- [TASK ITEM]: Exactly as it appears, restate the whole listing.

Start of RECORDED INFORMATION

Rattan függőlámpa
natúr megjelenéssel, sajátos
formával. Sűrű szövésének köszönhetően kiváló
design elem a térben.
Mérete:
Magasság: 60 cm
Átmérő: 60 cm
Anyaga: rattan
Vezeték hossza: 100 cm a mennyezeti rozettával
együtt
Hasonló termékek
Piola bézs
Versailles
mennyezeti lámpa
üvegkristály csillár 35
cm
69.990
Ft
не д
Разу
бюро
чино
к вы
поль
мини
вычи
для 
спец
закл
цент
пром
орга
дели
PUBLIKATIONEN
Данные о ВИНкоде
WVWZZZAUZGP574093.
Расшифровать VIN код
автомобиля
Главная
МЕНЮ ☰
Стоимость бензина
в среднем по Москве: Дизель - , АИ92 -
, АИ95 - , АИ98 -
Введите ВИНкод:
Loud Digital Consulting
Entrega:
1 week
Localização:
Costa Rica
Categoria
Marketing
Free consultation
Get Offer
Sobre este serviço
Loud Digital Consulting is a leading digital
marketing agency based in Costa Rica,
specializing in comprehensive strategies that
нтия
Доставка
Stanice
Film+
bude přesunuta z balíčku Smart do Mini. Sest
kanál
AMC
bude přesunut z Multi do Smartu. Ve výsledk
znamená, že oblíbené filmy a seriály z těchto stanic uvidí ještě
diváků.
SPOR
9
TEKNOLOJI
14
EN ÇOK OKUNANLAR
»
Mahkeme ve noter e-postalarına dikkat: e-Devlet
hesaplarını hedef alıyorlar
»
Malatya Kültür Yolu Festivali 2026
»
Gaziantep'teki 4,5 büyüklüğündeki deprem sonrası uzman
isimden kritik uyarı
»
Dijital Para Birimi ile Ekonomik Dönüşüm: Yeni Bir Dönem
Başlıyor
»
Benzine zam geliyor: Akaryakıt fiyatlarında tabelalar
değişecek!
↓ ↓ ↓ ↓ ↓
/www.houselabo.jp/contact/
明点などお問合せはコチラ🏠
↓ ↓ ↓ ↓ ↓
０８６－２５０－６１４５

End of RECORDED INFORMATION

- [ANSWER]:
Rattan függőlámpa
natúr megjelenéssel, sajátos
formával. Sűrű szövésének köszönhetően kiváló
design elem a térben.
Mérete:
Magasság: 60 cm
Átmérő: 60 cm
Anyaga: rattan
Vezeték hossza: 100 cm a mennyezeti rozettával
együtt
Hasonló termékek
Piola bézs
Versailles
mennyezeti lámpa
üvegkristály csillár 35
cm
69.990
Ft
не д
Разу
бюро
чино
к вы
поль
мини
вычи
для 
спец
закл
цент
пром
орга
дели
PUBLIKATIONEN
Данные о ВИНкоде
WVWZZZAUZGP574093.
Расшифровать VIN код
автомобиля
Главная
МЕНЮ ☰
Стоимость бензина
в среднем по Москве: Дизель - , АИ92 -
, АИ95 - , АИ98 -
Введите ВИНкод:
Loud Digital Consulting
Entrega:
1 week
Localização:
Costa Rica
Categoria
Marketing
Free consultation
Get Offer
Sobre este serviço
Loud Digital Consulting is a leading digital
marketing agency based in Costa Rica,
specializing in comprehensive strategies that
нтия
Доставка
Stanice
Film+
bude přesunuta z balíčku Smart do Mini. Sest
kanál
AMC
bude přesunut z Multi do Smartu. Ve výsledk
znamená, že oblíbené filmy a seriály z těchto stanic uvidí ještě
diváků.
SPOR
9
TEKNOLOJI
14
EN ÇOK OKUNANLAR
»
Mahkeme ve noter e-postalarına dikkat: e-Devlet
hesaplarını hedef alıyorlar
»
Malatya Kültür Yolu Festivali 2026
»
Gaziantep'teki 4,5 büyüklüğündeki deprem sonrası uzman
isimden kritik uyarı
»
Dijital Para Birimi ile Ekonomik Dönüşüm: Yeni Bir Dönem
Başlıyor
»
Benzine zam geliyor: Akaryakıt fiyatlarında tabelalar
değişecek!
↓ ↓ ↓ ↓ ↓
/www.houselabo.jp/contact/
明点などお問合せはコチラ🏠
↓ ↓ ↓ ↓ ↓
０８６－２５０－６１４５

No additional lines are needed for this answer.